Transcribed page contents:

————————

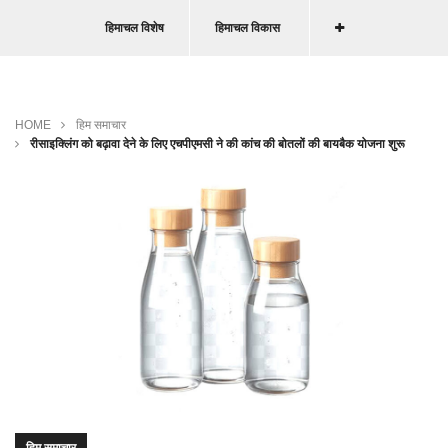
हिमाचल विशेष
हिमाचल विकास
HOME
हिम समाचार
रीसाइक्लिंग को बढ़ावा देने के लिए एचपीएमसी ने की कांच की बोतलों की बायबैक योजना शुरू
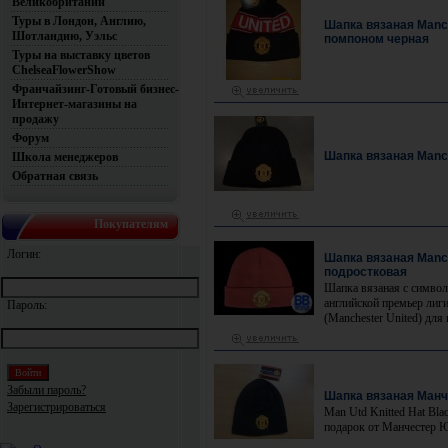
Великобритании
Туры в Лондон, Англию,
Шапка вязаная Manch
Шотландию, Уэльс
помпоном черная
Туры на выставку цветов
ChelseaFlowerShow
Франчайзинг-Готовый бизнес-
Интернет-магазины на
продажу
Форум
Шапка вязаная Manch
Школа менеджеров
Обратная связь
Покупателям
Логин:
Шапка вязаная Manch
подростковая
Шапка вязаная с символ
английской премьер лиг
Пароль:
(Manchester United) для
Забыли пароль?
Шапка вязаная Ман
Зарегистрироваться
Man Utd Knitted Hat Bl
подарок от Манчестер 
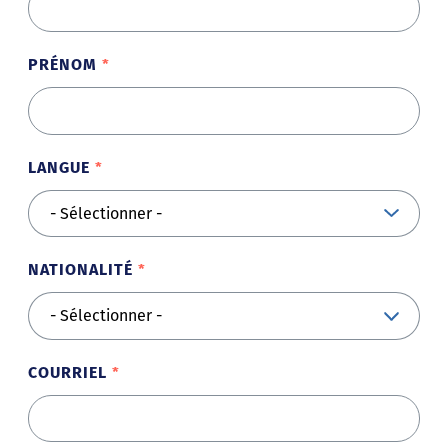
PRÉNOM
LANGUE
NATIONALITÉ
COURRIEL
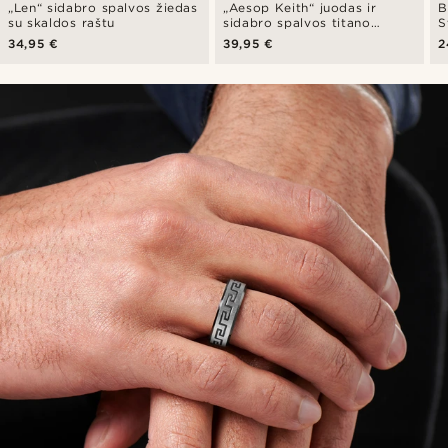
„Len“ sidabro spalvos žiedas
„Aesop Keith“ juodas ir
B
su skaldos raštu
sidabro spalvos titano
S
žiedas
34,95 €
39,95 €
2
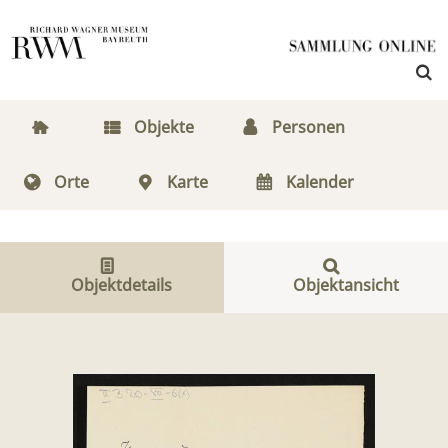
Objekte
Personen
Orte
Karte
Kalender
Objektdetails
Objektansicht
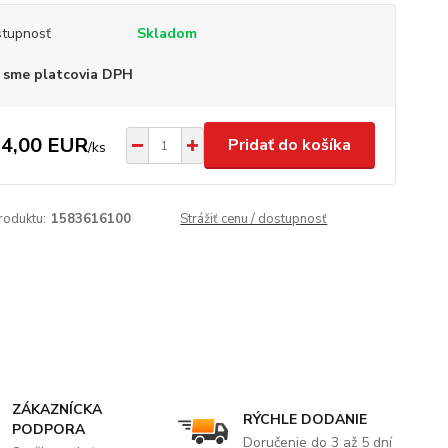
tupnosť
Skladom
 sme platcovia DPH
4,00 EUR
Pridať do košíka
/
ks
roduktu:
1583616100
Strážiť cenu / dostupnosť
ZÁKAZNÍCKA
RÝCHLE DODANIE
PODPORA
Doručenie do 3 až 5 dní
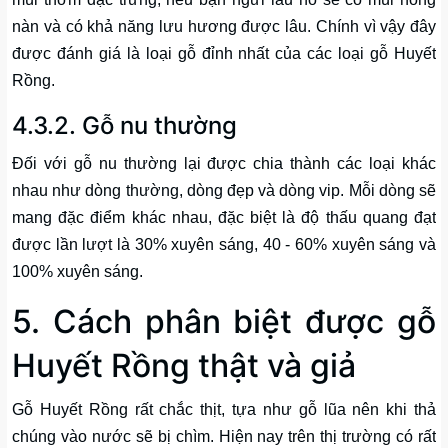
nàn và có khả năng lưu hương được lâu. Chính vì vậy đây
được đánh giá là loại gỗ đỉnh nhất của các loại gỗ Huyết
Rồng.
4.3.2. Gỗ nu thường
Đối với gỗ nu thường lại được chia thành các loại khác
nhau như dòng thường, dòng đẹp và dòng vip. Mỗi dòng sẽ
mang đặc điểm khác nhau, đặc biệt là độ thấu quang đạt
được lần lượt là 30% xuyên sáng, 40 - 60% xuyên sáng và
100% xuyên sáng.
5. Cách phân biệt được gỗ
Huyết Rồng thật và giả
Gỗ Huyết Rồng rất chắc thịt, tựa như gỗ lũa nên khi thả
chúng vào nước sẽ bị chìm. Hiện nay trên thị trường có rất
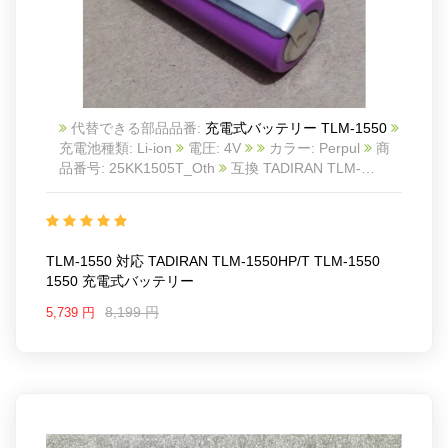
代替できる部品品番:
充電式バッテリー TLM-1550
充電池種類: Li-ion
電圧: 4V
カラー: Perpul
商
品番号: 25KK1505T_Oth
互換 TADIRAN TLM-
1550HP/T TLM-1550 1550
互換品番: TLM-1550
対応ラッ モデル: For TADIRAN TLM-1550HP/T TLM-
1550 1550
Package Included:
TLM-1550 対応 TADIRAN TLM-1550HP/T TLM-1550
1pc Battery
1550 充電式バッテリー
8,199 円
5,739 円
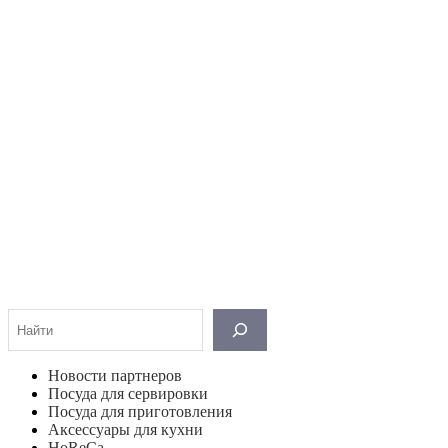
Поиск
Новости партнеров
Посуда для сервировки
Посуда для приготовления
Аксессуары для кухни
HoReCa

————————

(WHAT YOU WILL DO) The line containing "ChelseaFlowerShow" marks the end: copy exactly every line from the start of the records up to and including it, leaving out the pictures.

(RESPONSE TO THIS EXERCISE)
हिमाचल विशेष
हिमाचल विकास
HOME
हिम समाचार
रीसाइक्लिंग को बढ़ावा देने के लिए एचपीएमसी ने की कांच की बोतलों की बायबैक योजना शुरू
Великобритании
Туры в Лондон, Англию,
Шапка вязаная Manch
Шотландию, Уэльс
помпоном черная
Туры на выставку цветов
ChelseaFlowerShow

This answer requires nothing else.